Task statement
Whenever a line in the material below contains "Follow", copy that line.

=== Material for this exercise ===

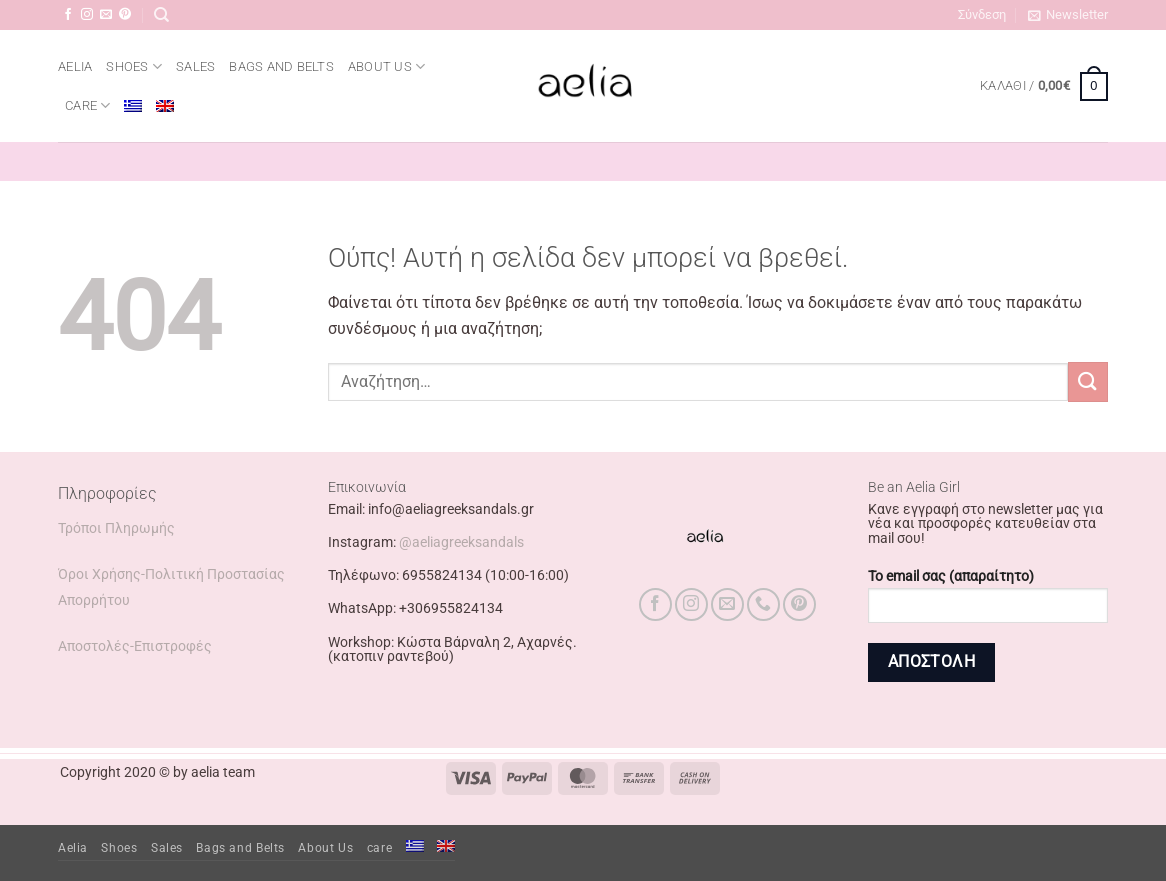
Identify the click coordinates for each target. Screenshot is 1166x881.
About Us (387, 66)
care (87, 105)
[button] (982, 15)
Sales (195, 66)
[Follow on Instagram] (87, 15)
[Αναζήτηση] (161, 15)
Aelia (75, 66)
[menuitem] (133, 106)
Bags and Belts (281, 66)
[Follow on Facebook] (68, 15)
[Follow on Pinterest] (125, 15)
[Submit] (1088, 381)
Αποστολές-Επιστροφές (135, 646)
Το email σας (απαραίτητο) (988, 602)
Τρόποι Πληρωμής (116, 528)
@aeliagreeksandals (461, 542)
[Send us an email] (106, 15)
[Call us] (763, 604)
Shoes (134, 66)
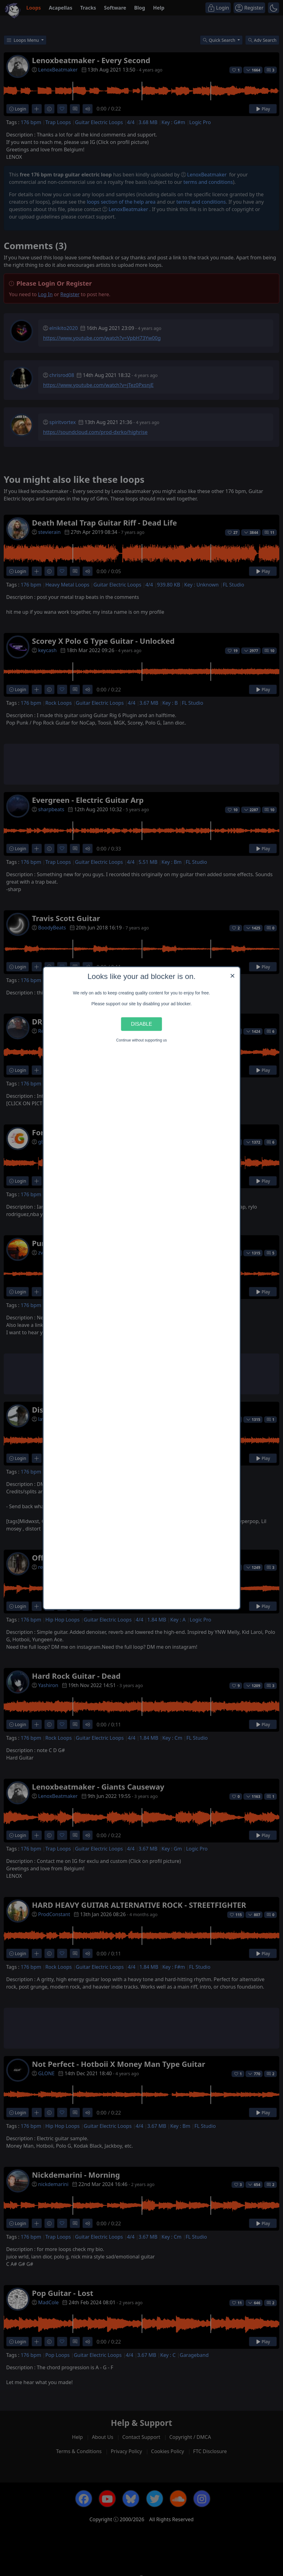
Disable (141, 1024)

===

Result
[Follow on Instagram] (87, 15)
[Follow on Facebook] (68, 15)
[Follow on Pinterest] (125, 15)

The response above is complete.